Tuesday, December 22, 2009

A Cat Homecoming.

I’m picking up the cats today.

I’m thrilled because I’m creepily obsessed with those little monsters, but I’m also sort of moved because they are the last part of my life to come back together. The last time I walked through my front door to be warmly greeted by Shakespeare and Eliot I was working at my old job, living in my old apartment, leading my old life. The two little cats were an unfortunate casualty to the vertigo that swept me up over the last several months; but I’ve regained my balance and perhaps have a solid enough foundation to put the books back on the shelves, restand the picture frames and carefully pick up the pieces of shattered coffee mugs from the kitchen floor.

The cats coming home just means that its really home, that I’m really here, that its real. I think they’ll like the new place as much as I do – the big, busy-street-facing windows that throw light (both real and manufactured) all over, radiator-warm places to sleep, and plenty of stuff to mess with. In these short months I’ve learned what its like to be a non-cat owner and my house has become un-cat proofed. A tube of chap stick sits harmlessly on the coffee table, plastic bags gather quietly near the kitchen trashcan, my scarves hang unsuspectingly from my coat rack.

Things will change when the cats come home, but mostly they’ll just go back to the way they should be.

Thursday, December 3, 2009

On Living the Solo Life

The last time I lived in a space that was not shared was a time so distant that it feels unreal in my mind, like the memory of a hilarious misunderstanding that may have been a part of my post-college experience, or, perhaps, just a really vivid episode of Friends.

The basic motions of day to day living are hard to remember on my own, I find. How much coffee to make, how many times to hit the snooze button, remembering to drop off my Netflix on my way to the train, checking to see that I don’t have last nights makeup remaining on my face.

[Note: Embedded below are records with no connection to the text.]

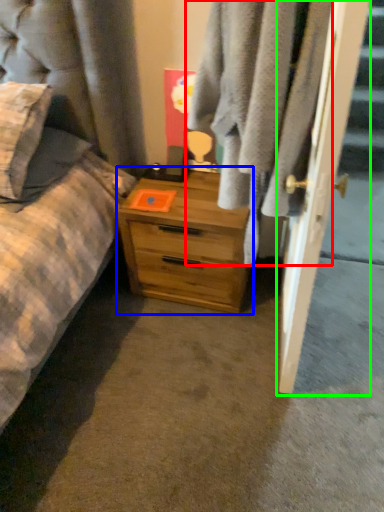 Question: Which object is positioned closest to clothing (highlighted by a red box)? Select from chest of drawers (highlighted by a blue box) and door (highlighted by a green box).

Choices:
 (A) chest of drawers
 (B) door

Answer: (B) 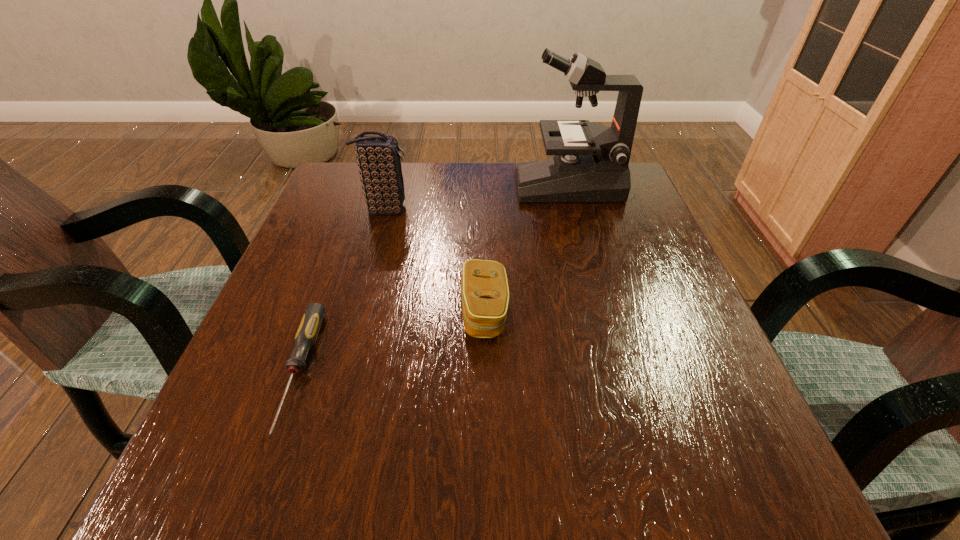 This screenshot has width=960, height=540. Identify the location of vacant space located 0.080m with the zip open on the farther clutch bag. (444, 210).

You are a GUI agent. You are given a task and a screenshot of the screen. Output one action in this format:
    pyautogui.click(x=<x>, y=<y>)
    Task: Click on the free location located 0.180m on the zipper side of the third tallest object
    The width and height of the screenshot is (960, 540).
    Given the screenshot: What is the action you would take?
    pyautogui.click(x=360, y=312)

Image resolution: width=960 pixels, height=540 pixels. What are the coordinates of `free spot located on the zipper side of the third tallest object` in the screenshot? It's located at (382, 312).

The width and height of the screenshot is (960, 540). In order to click on vacant space located 0.250m on the zipper side of the third tallest object in this screenshot , I will do `click(322, 312)`.

The height and width of the screenshot is (540, 960). Identify the location of microscope located at the far edge. (590, 164).

Identify the location of clutch bag positioned at the far edge. (379, 163).

This screenshot has height=540, width=960. Identify the location of object located at the near edge. (308, 330).

The height and width of the screenshot is (540, 960). Identify the location of clutch bag positioned at the left edge. (379, 163).

Find the location of a particular element. screwdriver that is at the left edge is located at coordinates (308, 330).

Identify the location of object situated at the right edge. This screenshot has width=960, height=540. (590, 164). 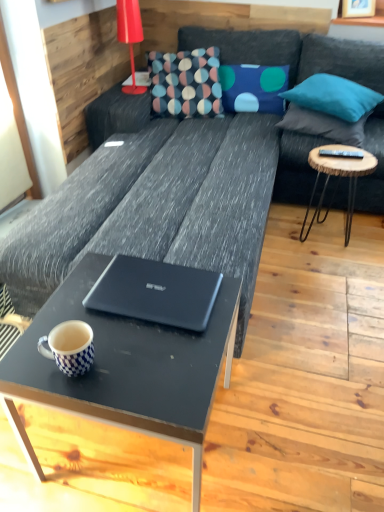 Question: Could you tell me if matte red lamp at upper left is facing wooden round side table at right?

Choices:
 (A) no
 (B) yes

Answer: (A)

Question: Is matte red lamp at upper left not within wooden round side table at right?

Choices:
 (A) yes
 (B) no

Answer: (A)

Question: Does matte red lamp at upper left have a lesser width compared to wooden round side table at right?

Choices:
 (A) yes
 (B) no

Answer: (A)

Question: Is matte red lamp at upper left taller than wooden round side table at right?

Choices:
 (A) yes
 (B) no

Answer: (B)

Question: From a real-world perspective, is matte red lamp at upper left over wooden round side table at right?

Choices:
 (A) no
 (B) yes

Answer: (B)

Question: Considering their positions, is blue fabric pillow at upper right, the first pillow positioned from the left, located in front of or behind matte black coffee table at center?

Choices:
 (A) front
 (B) behind

Answer: (B)

Question: From a real-world perspective, is blue fabric pillow at upper right, which is counted as the third pillow, starting from the right, positioned above or below matte black coffee table at center?

Choices:
 (A) above
 (B) below

Answer: (A)

Question: Choose the correct answer: Is blue fabric pillow at upper right, which is counted as the third pillow, starting from the right, inside matte black coffee table at center or outside it?

Choices:
 (A) inside
 (B) outside

Answer: (B)

Question: From the image's perspective, is blue fabric pillow at upper right, the first pillow positioned from the left, located above or below matte black coffee table at center?

Choices:
 (A) below
 (B) above

Answer: (B)

Question: From a real-world perspective, is white checkered mug at lower left physically located above or below multicolored fabric pillow at center?

Choices:
 (A) above
 (B) below

Answer: (B)

Question: Is point (57, 352) positioned closer to the camera than point (206, 100)?

Choices:
 (A) farther
 (B) closer

Answer: (B)

Question: From their relative heights in the image, would you say white checkered mug at lower left is taller or shorter than multicolored fabric pillow at center?

Choices:
 (A) tall
 (B) short

Answer: (B)

Question: In the image, is white checkered mug at lower left positioned in front of or behind multicolored fabric pillow at center?

Choices:
 (A) behind
 (B) front

Answer: (B)

Question: Is matte black coffee table at center inside the boundaries of teal fabric pillow at upper right, which appears as the first pillow when viewed from the right, or outside?

Choices:
 (A) inside
 (B) outside

Answer: (B)

Question: From the image's perspective, relative to teal fabric pillow at upper right, positioned as the 3th pillow in left-to-right order, is matte black coffee table at center above or below?

Choices:
 (A) above
 (B) below

Answer: (B) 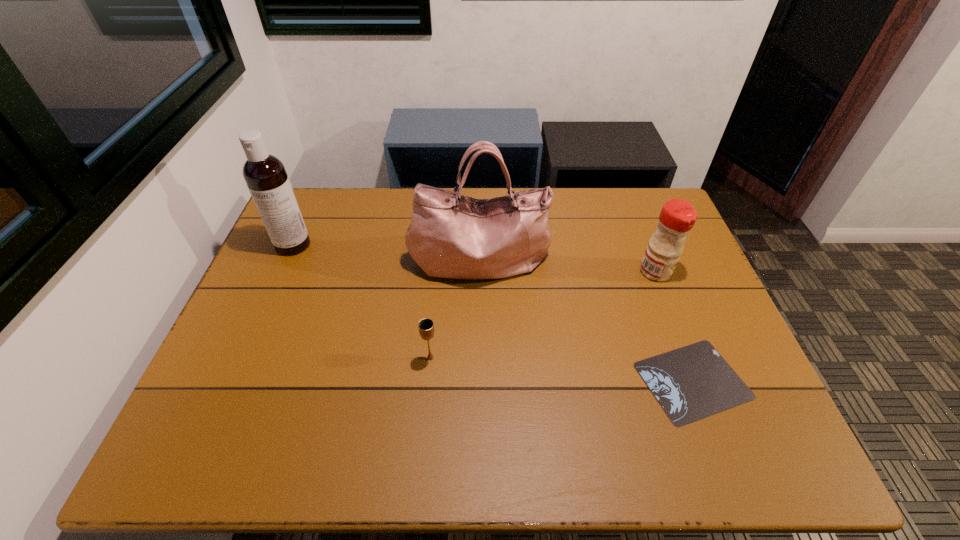 You are a GUI agent. You are given a task and a screenshot of the screen. Output one action in this format:
    pyautogui.click(x=<x>, y=<y>)
    Task: Click on the object situated at the left edge
    This screenshot has height=540, width=960.
    Given the screenshot: What is the action you would take?
    pyautogui.click(x=265, y=175)

Identify the location of condiment that is at the right edge. (677, 217).

Identify the location of mousepad that is positioned at the right edge. (693, 382).

You are a GUI agent. You are given a task and a screenshot of the screen. Output one action in this format:
    pyautogui.click(x=<x>, y=<y>)
    Task: Click on the free region at the far edge
    Image resolution: width=960 pixels, height=540 pixels.
    Given the screenshot: What is the action you would take?
    [410, 194]

In the image, there is a desktop. Identify the location of free region at the near edge. This screenshot has height=540, width=960. (658, 457).

This screenshot has height=540, width=960. I want to click on vacant region at the left edge of the desktop, so click(242, 344).

Find the location of a particular element. The width and height of the screenshot is (960, 540). free space at the near left corner of the desktop is located at coordinates (206, 437).

Identify the location of empty space between the handbag and the shortest object. (587, 320).

This screenshot has width=960, height=540. Find the location of `empty space between the shortest object and the leftmost object`. empty space between the shortest object and the leftmost object is located at coordinates (493, 313).

You are a GUI agent. You are given a task and a screenshot of the screen. Output one action in this format:
    pyautogui.click(x=<x>, y=<y>)
    Task: Click on the vacant area that lies between the condiment and the fourth tallest object
    
    Given the screenshot: What is the action you would take?
    pyautogui.click(x=543, y=315) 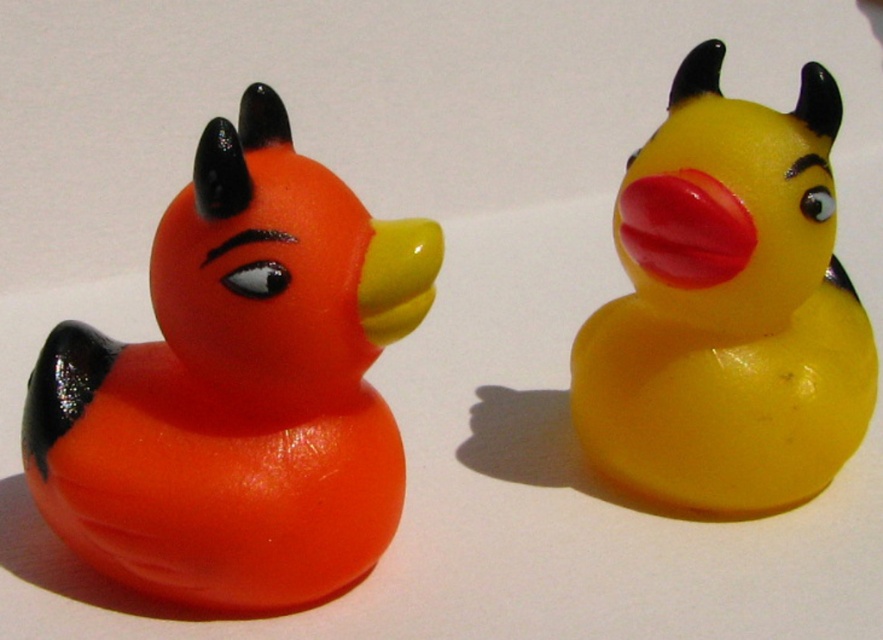 You are organizing a toy store shelf and need to arrange the yellow rubber duck at center and the rubber at right based on their sizes. Which duck should you place first if you want to arrange them from largest to smallest?

The yellow rubber duck at center should be placed first since it has a larger size compared to the rubber at right.

You have two rubber ducks in front of you. One is the yellow rubber duck at center and the other is the rubber at right. Which one is taller?

The yellow rubber duck at center is taller than the rubber at right.

You are a toy organizer who needs to place a new duck toy that is 4 inches wide between the yellow rubber duck at center and the rubber at right. Can you fit it there without moving the existing ducks?

The distance between the yellow rubber duck at center and the rubber at right is 3.54 inches, which is less than the 4 inches width of the new duck toy. Therefore, you cannot fit it there without moving the existing ducks. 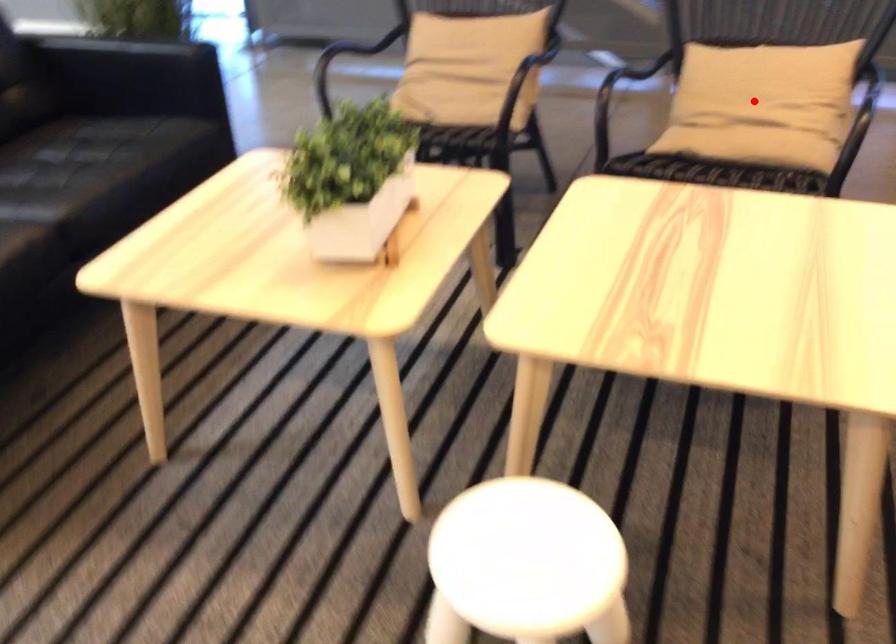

A person normally certain at home, I find I have lost that aspect of myself living alone. Without a companion, I ruminate daily on the possibility of a break-in, a forgotten coffee-pot on-switch, a cat caught dangerously among boxes. In the past, the reassurance of a roommate or a live-in partner somehow has made me feel more sure of myself, more confident. It also provides that convenience “just in case” back up system for all my errors – if forget to close the window or blow out a candle, there is a good chance the other resident of my home will remember. I just seem to feel stronger when someone is there telling me it is true.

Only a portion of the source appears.